Diversification Opportunities for ONEOK and Hanover Insurance
-0.55 | Correlation Coefficient |
Excellent diversification
The 3 months correlation between ONEOK and Hanover is -0.55. Overlapping area represents the amount of risk that can be diversified away by holding ONEOK INC NEW and The Hanover Insurance in the same portfolio, assuming nothing else is changed. The correlation between historical prices or returns on Hanover Insurance and ONEOK is a relative statistical measure of the degree to which these equity instruments tend to move together. The correlation coefficient measures the extent to which returns on ONEOK INC NEW are associated (or correlated) with Hanover Insurance. Values of the correlation coefficient range from -1 to +1, where. The correlation of zero (0) is possible when the price movement of Hanover Insurance has no effect on the direction of ONEOK i.e., ONEOK and Hanover Insurance go up and down completely randomly.

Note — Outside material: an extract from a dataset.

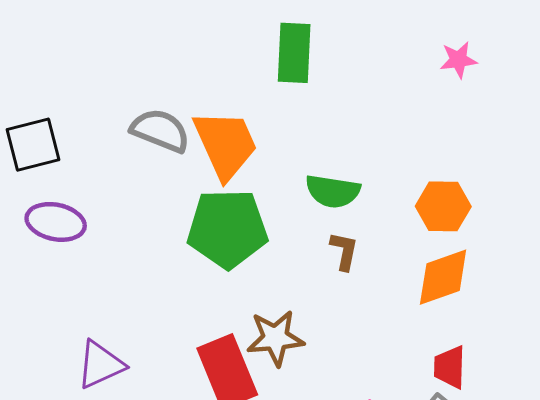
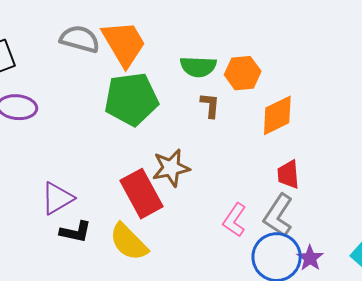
orange hexagon: (443, 206) -> (243, 73), moved

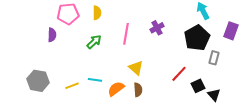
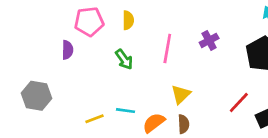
green arrow: (94, 42) -> (124, 59), turned 98
yellow triangle: (136, 68) -> (181, 94), turned 35
gray hexagon: (38, 81) -> (36, 96), moved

Pair Corralation between ONEOK and Hanover Insurance
Assuming the 90 days trading horizon ONEOK INC NEW is expected to under-perform the Hanover Insurance. In addition to that, ONEOK is 1.19 times more volatile than The Hanover Insurance. It trades about -0.15 of its total potential returns per unit of risk. The Hanover Insurance is currently generating about 0.35 per unit of volatility. If you would invest 14,714 in The Hanover Insurance on September 4, 2024 and sell it today you would earn a total of 1,538 from holding The Hanover Insurance or generate 10.45% return on investment over 90 days.

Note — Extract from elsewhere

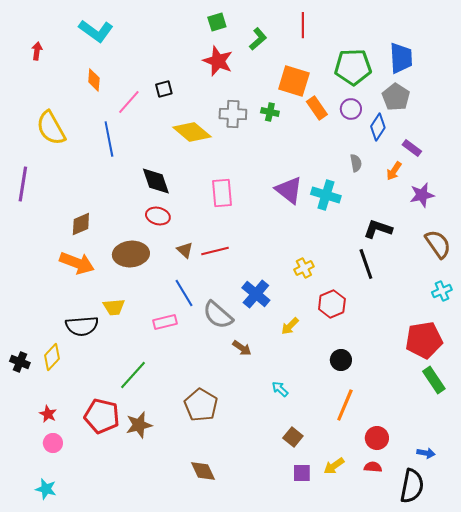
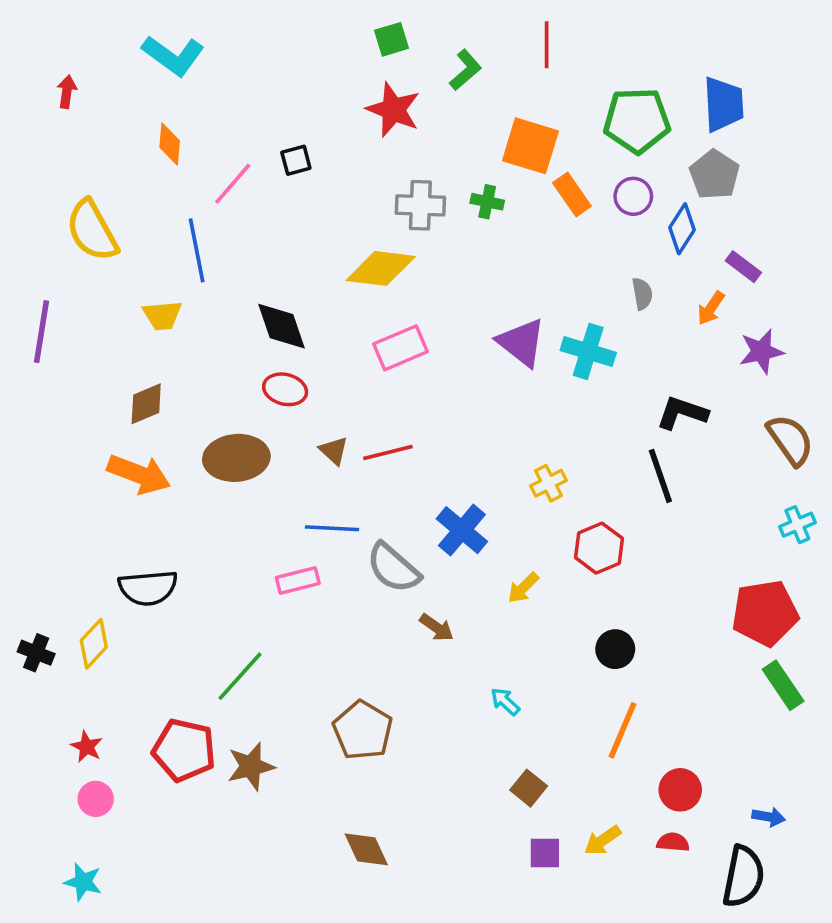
yellow diamond: (192, 132) -> (381, 268), moved, turned -33
pink rectangle: (222, 193) -> (401, 348), turned 72
blue line: (184, 293) -> (332, 528), turned -56
yellow trapezoid: (114, 307) -> (162, 315), moved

Time Period | 3 Months [change] |
Direction | Moves Against |
Strength | Very Weak |
Accuracy | 71.43% |
Values | Daily Returns |
ONEOK INC NEW vs. The Hanover Insurance
Performance |
Timeline |
ONEOK INC NEW |
Hanover Insurance |
ONEOK and Hanover Insurance Volatility Contrast
Predicted Return Density |
Returns |
Pair Trading with ONEOK and Hanover Insurance
The main advantage of trading using opposite ONEOK and Hanover Insurance positions is that it hedges away some unsystematic risk. Because of two separate transactions, even if ONEOK position performs unexpectedly, Hanover Insurance can make up some of the losses. Pair trading also minimizes risk from directional movements in the market. For example, if an entire industry or sector drops because of unexpected headlines, the short position in Hanover Insurance will offset losses from the drop in Hanover Insurance's long position.The idea behind ONEOK INC NEW and The Hanover Insurance pairs trading is to make the combined position market-neutral, meaning the overall market's direction will not affect its win or loss (or potential downside or upside). This can be achieved by designing a pairs trade with two highly correlated stocks or equities that operate in a similar space or sector, making it possible to obtain profits through simple and relatively low-risk investment.Hanover Insurance vs. Horace Mann Educators | Hanover Insurance vs. Kemper | Hanover Insurance vs. RLI Corp | Hanover Insurance vs. Global Indemnity PLC |
Check out your portfolio center.Note that this page's information should be used as a complementary analysis to find the right mix of equity instruments to add to your existing portfolios or create a brand new portfolio. You can also try the Portfolio Dashboard module to portfolio dashboard that provides centralized access to all your investments.